Speaking in soft voices, the kids, all between ages 8 and 12, took stabs at the question. Did it involve digging up bows and arrows? What about the bones of Woolly Mammoths eaten by early humans? None of them said anything about dinosaurs, which Clearman later said is a common guess. Their answers, she said, were close.
“Archaeologists are kind of like detectives,” explained Clearman, a research assistant and graduate student at Portland State University.
She said that archaeologists use clues and the scientific method to “tell a story of who was there.” She explained that the area the kids were sitting in had thousands of years of history and was once used by native people to cultivate Camas. They were about to get first-hand exposure to that history as part of Kids Dig!, a program where kids engage in a mock excavation digging up, screening and identifying real historical artifacts.
She gave kids a rundown of the excavation: they’d be using trowels and other tools to dig in dirt pits for artifacts, using screens and brushes to dust them off. Finally, they would write down what they found. The kids grabbed work gloves from a bucket and got to work in groups at four different sites.
Using trowels and dustpans, they shoveled dirt onto screens placed over buckets. They sifted dirt away to reveal more modern objects such as old tennis balls and mugs. As they continued digging, they found artifacts from older eras: shards of ceramic plates, smoking pipes, fur and obsidian used by indigenous people to make tools.
“It’s a seashell,” remarked Keona Clark, 12, who was visiting from Georgia.
As the kids continued to dig, volunteers asked them what kind of story the objects told. Some kids found worms. Another found a glass ring. Another said he found a “bunch of goobers.”
“I think I found a bone or a tooth, Dad!” exclaimed Rhonin Parks, 8, of Vancouver.
Clearman said the program, which she’s been doing for four years, teaches kids that archaeology is a unique way of learning about the past: exploring why things are the way they are and why we’re here.
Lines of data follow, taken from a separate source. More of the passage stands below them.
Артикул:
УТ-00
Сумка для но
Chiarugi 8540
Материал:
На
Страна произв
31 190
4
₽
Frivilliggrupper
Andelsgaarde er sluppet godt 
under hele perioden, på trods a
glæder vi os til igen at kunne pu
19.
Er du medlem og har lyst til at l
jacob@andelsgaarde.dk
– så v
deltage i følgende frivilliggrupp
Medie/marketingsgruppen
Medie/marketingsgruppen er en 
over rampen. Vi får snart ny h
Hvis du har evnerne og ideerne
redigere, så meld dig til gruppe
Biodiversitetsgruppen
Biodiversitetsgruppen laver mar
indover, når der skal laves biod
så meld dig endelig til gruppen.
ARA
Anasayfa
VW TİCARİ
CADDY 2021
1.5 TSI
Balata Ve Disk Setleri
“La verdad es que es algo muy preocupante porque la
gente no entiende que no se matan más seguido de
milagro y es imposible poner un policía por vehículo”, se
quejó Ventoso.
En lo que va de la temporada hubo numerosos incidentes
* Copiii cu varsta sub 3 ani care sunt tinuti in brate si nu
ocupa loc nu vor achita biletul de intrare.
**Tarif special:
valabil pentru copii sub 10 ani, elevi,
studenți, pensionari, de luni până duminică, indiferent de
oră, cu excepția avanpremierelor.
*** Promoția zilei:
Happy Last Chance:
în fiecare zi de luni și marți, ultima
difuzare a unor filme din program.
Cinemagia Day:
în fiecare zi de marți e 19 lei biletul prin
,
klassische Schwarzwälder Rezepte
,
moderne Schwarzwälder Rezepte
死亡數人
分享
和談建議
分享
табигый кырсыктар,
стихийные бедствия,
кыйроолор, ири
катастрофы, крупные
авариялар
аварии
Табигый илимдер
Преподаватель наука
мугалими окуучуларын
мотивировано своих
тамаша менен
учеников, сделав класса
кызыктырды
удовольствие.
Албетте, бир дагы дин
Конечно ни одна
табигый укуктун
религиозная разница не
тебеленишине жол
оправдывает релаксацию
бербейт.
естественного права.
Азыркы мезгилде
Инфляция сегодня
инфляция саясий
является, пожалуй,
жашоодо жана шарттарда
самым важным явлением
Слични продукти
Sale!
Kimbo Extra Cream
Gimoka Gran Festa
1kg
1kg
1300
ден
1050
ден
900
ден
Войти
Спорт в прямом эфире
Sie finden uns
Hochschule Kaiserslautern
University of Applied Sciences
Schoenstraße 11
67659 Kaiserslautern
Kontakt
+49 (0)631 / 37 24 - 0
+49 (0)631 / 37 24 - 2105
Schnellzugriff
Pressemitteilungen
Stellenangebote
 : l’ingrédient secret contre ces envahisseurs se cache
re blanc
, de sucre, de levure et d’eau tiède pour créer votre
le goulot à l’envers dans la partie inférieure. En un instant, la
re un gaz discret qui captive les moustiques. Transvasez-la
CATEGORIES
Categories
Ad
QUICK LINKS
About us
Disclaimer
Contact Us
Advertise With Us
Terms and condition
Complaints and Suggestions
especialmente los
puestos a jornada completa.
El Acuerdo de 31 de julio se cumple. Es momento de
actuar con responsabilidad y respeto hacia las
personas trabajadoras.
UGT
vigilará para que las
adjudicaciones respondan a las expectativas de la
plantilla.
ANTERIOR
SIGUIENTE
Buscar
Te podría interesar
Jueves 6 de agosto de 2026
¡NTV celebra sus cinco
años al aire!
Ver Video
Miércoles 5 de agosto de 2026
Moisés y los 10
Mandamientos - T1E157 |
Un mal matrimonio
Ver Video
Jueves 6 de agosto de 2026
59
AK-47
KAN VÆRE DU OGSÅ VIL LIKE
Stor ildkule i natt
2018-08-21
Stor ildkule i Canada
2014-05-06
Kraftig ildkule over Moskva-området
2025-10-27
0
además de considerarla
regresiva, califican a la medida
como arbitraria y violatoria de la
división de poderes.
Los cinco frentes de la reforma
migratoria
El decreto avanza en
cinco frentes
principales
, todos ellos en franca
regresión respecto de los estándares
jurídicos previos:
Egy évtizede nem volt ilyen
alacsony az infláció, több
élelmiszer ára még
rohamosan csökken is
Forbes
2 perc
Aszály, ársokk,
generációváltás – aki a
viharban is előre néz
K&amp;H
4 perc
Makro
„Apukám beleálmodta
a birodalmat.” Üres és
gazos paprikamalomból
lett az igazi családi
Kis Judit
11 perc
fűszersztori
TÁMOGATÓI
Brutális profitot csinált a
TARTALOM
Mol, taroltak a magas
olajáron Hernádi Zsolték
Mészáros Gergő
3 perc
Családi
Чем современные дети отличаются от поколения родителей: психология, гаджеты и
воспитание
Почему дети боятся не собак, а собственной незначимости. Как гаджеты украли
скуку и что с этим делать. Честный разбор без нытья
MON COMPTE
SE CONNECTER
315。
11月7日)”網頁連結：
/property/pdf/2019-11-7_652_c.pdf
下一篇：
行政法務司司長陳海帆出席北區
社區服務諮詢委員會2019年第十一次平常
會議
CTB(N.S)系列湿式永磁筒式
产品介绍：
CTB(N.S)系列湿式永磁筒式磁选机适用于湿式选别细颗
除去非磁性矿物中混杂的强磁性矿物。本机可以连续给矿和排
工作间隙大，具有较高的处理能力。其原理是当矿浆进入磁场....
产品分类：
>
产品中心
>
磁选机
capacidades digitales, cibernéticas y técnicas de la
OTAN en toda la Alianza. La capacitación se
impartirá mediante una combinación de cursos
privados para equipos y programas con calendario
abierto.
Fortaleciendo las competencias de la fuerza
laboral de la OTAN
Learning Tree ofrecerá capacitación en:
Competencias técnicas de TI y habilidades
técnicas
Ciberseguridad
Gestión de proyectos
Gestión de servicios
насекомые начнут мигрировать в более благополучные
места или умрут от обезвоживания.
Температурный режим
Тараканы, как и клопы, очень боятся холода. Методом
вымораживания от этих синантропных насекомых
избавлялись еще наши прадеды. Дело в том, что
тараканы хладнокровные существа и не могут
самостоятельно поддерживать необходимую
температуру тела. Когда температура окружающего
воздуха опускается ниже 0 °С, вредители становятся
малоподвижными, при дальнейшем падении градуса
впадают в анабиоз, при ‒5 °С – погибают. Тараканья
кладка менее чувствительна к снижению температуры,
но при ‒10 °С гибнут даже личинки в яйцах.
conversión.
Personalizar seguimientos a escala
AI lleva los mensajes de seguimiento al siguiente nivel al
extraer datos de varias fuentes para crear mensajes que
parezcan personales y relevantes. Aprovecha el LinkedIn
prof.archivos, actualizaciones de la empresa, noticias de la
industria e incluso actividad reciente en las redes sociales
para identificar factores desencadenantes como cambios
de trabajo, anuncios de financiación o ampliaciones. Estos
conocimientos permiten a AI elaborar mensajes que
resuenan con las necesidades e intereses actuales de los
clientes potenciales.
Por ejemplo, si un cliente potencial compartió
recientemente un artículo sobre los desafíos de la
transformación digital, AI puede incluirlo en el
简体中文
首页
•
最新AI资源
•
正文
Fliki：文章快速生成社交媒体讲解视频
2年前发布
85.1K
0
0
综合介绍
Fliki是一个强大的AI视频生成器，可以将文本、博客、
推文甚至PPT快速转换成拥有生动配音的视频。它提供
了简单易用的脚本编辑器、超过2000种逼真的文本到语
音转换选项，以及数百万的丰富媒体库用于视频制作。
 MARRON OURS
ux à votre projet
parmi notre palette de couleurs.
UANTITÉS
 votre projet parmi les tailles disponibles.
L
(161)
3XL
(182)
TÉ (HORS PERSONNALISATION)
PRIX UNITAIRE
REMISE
“It’s about the people,” she said. “It becomes a tangible connection.”
After the kids had finished digging they gathered around to share the favorite object each group had uncovered. One of the objects was from an old toy. Clearman explained that in the past kids often didn’t have many of their own things and the old toy was a rare find.
“It’s really fun when we find evidence of kids,” she said to the group.